= Mark Philp =

Mark Philp (born 17 May 1952) is a British political philosopher and historian of political thought who specialises in British political thought in the late 18th and early 19th centuries. He has published books on Thomas Paine and on responses to the French Revolution in Britain.

Philp was a Fellow of Oriel College from 1983 to 2013, and was head of the then newly created University of Oxford Department of Politics and International Relations from 2000 to 2005. He is currently professor of History and Politics at the University of Warwick working on political corruption and the standards of public life, as well as democratic thought in the late eighteenth and early nineteenth centuries. . Recently, Philp completed a three-year digitisation project of the diaries of William Godwin, funded by a Leverhulme Research Project Grant. .
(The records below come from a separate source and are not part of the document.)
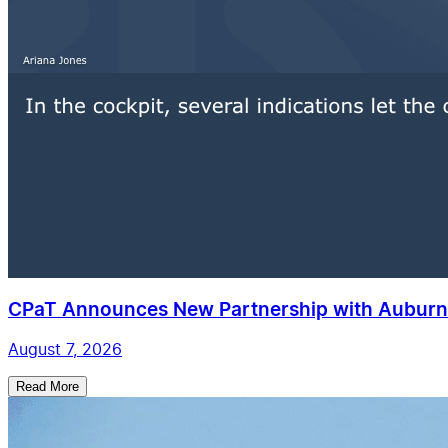
CPaT Announces New Partnership with Auburn 
August 7, 2026
Read More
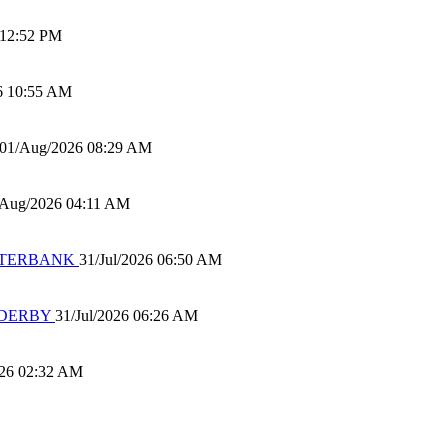
 12:52 PM
6 10:55 AM
01/Aug/2026 08:29 AM
/Aug/2026 04:11 AM
 WATERBANK
31/Jul/2026 06:50 AM
 DERBY
31/Jul/2026 06:26 AM
026 02:32 AM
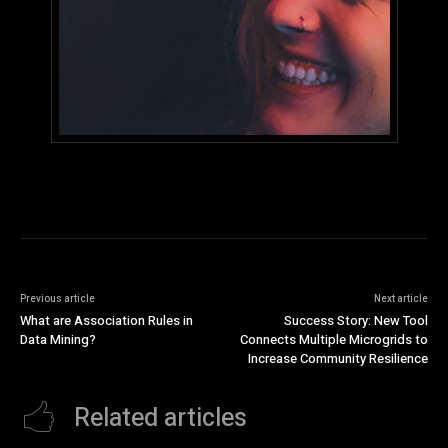
Previous article
Next article
What are Association Rules in
Success Story: New Tool
Data Mining?
Connects Multiple Microgrids to
Increase Community Resilience
Related articles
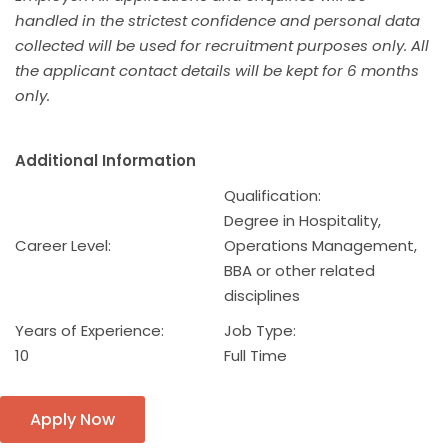
handled in the strictest confidence and personal data
collected will be used for recruitment purposes only. All
the applicant contact details will be kept for 6 months
only.
Additional Information
Qualification:
Degree in Hospitality,
Career Level:
Operations Management,
BBA or other related
disciplines
Years of Experience:
Job Type:
10
Full Time
Apply Now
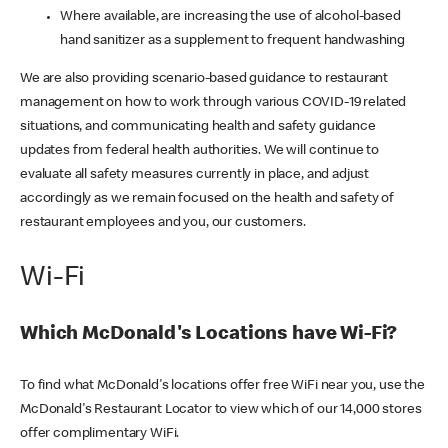
Where available, are increasing the use of alcohol-based
hand sanitizer as a supplement to frequent handwashing
We are also providing scenario-based guidance to restaurant
management on how to work through various COVID-19 related
situations, and communicating health and safety guidance
updates from federal health authorities. We will continue to
evaluate all safety measures currently in place, and adjust
accordingly as we remain focused on the health and safety of
restaurant employees and you, our customers.
Wi-Fi
Which McDonald's Locations have Wi-Fi?
To find what McDonald's locations offer free WiFi near you, use the
McDonald's Restaurant Locator to view which of our 14,000 stores
offer complimentary WiFi.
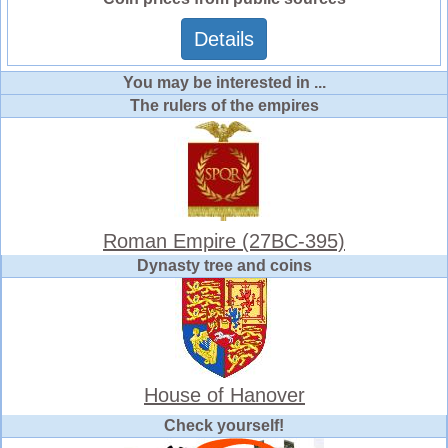
Details
You may be interested in ...
The rulers of the empires
Roman Empire (27BC-395)
Dynasty tree and coins
House of Hanover
Check yourself!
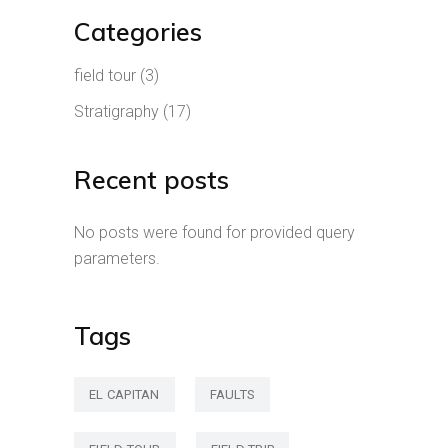
Categories
field tour
(3)
Stratigraphy
(17)
Recent posts
No posts were found for provided query
parameters.
Tags
EL CAPITAN
FAULTS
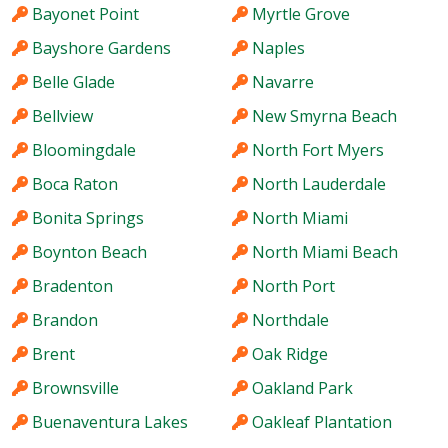
Bayonet Point
Myrtle Grove
Bayshore Gardens
Naples
Belle Glade
Navarre
Bellview
New Smyrna Beach
Bloomingdale
North Fort Myers
Boca Raton
North Lauderdale
Bonita Springs
North Miami
Boynton Beach
North Miami Beach
Bradenton
North Port
Brandon
Northdale
Brent
Oak Ridge
Brownsville
Oakland Park
Buenaventura Lakes
Oakleaf Plantation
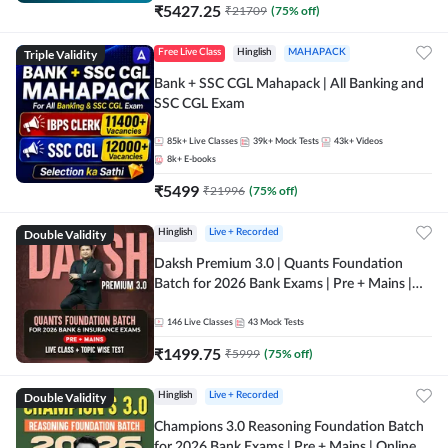
₹
5427.25
₹
21709
(
75
% off)
Triple Validity
Free Live Class
Hinglish
MAHAPACK
Bank + SSC CGL Mahapack | All Banking and
SSC CGL Exam
85k+
Live Classes
39k+
Mock Tests
43k+
Videos
8k+
E-books
₹
5499
₹
21996
(
75
% off)
Double Validity
Hinglish
Live + Recorded
Daksh Premium 3.0 | Quants Foundation
Batch for 2026 Bank Exams | Pre + Mains |
Online Live + Recorded Classes by Adda 247 |
Online Live Classes by Adda 247
146
Live Classes
43
Mock Tests
₹
1499.75
₹
5999
(
75
% off)
Double Validity
Hinglish
Live + Recorded
Champions 3.0 Reasoning Foundation Batch
for 2026 Bank Exams | Pre + Mains | Online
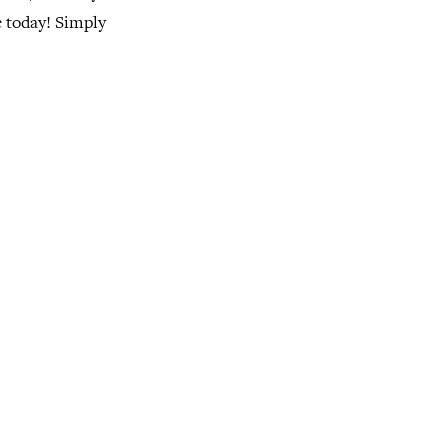
e today! Simply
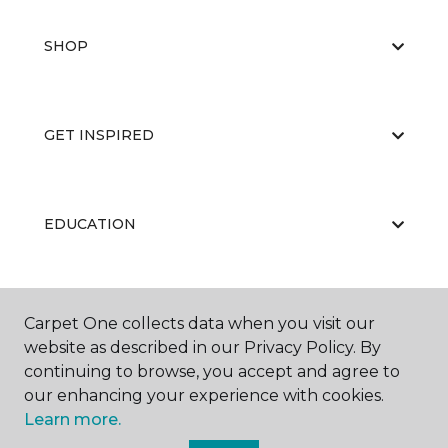
SHOP
GET INSPIRED
EDUCATION
ABOUT US
Carpet One collects data when you visit our
website as described in our Privacy Policy. By
continuing to browse, you accept and agree to
our enhancing your experience with cookies.
Learn more.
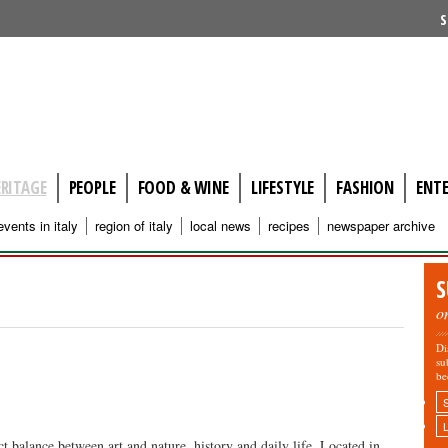
S
ERITAGE
PEOPLE
FOOD & WINE
LIFESTYLE
FASHION
ENT
events in italy
region of italy
local news
recipes
newspaper archive
S
o
Di
su
be
ct balance between art and nature, history and daily life. Located in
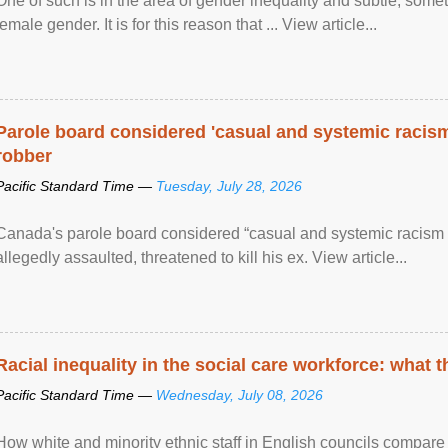
One of such is in the area of gender inequality and subtle, somet
female gender. It is for this reason that ... View article...
Parole board considered 'casual and systemic racism
robber
Pacific Standard Time —
Tuesday, July 28, 2026
Canada's parole board considered “casual and systemic racism
allegedly assaulted, threatened to kill his ex. View article...
Racial inequality in the social care workforce: what 
Pacific Standard Time —
Wednesday, July 08, 2026
How white and minority ethnic staff in English councils compare i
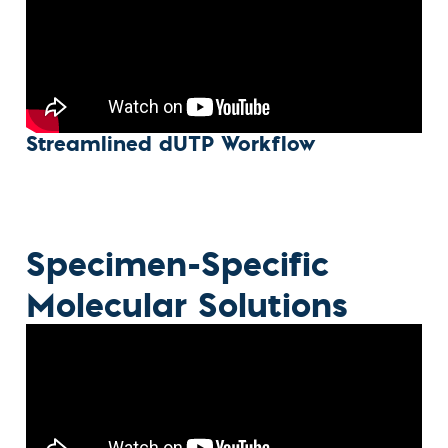
Streamlined dUTP Workflow
Specimen-Specific
Molecular Solutions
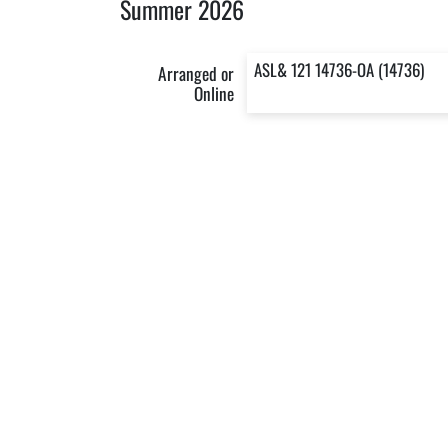
Summer 2026
ASL& 121 14736-OA (14736)
Arranged or
Online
Philp currently chairs the research advisory board for the United Kingdom's Committee on Standards in Public Life.

== Books ==
- Reforming Ideas in Britain: Politics and Language in the Shadow of the French Revolution 1798-1815 [2013]
- Thomas Paine (Very Interesting People) [2007] OUP Page, with Contents
- Political Conduct [2007] HUP Page, with Description
- Resisting Napoleon: The British Response to the Threat of Invasion 1797–1815 (Editor) [2006]
- Napoleon and the Invasion of Britain (with Alexandra Franklin) [2003]
- Rights of Man, Common Sense, Other Political Writings (Oxford World Classics; Editor) [1998]
- The Political and Philosophical Writings of William Godwin (Pickering Masters; edited with Martin FitzPatrick and William St. Clair) [1993]
- The Collected Novels and Memoirs of William Godwin (Pickering Masters; edited with Pamela Clemit and Maurice Hindle) [1992]
- The French Revolution and British Popular Politics (Editor) [1991]
- Paine (Past Master's) [1989]
- Godwin's Political Justice [1986]

He is also Series Editor of the Oxford University Press Founders of Modern Political and Social Thought series, which presently includes volumes on Plato, Aristotle, Aquinas, Machiavelli, Rousseau, Tocqueville and Durkheim.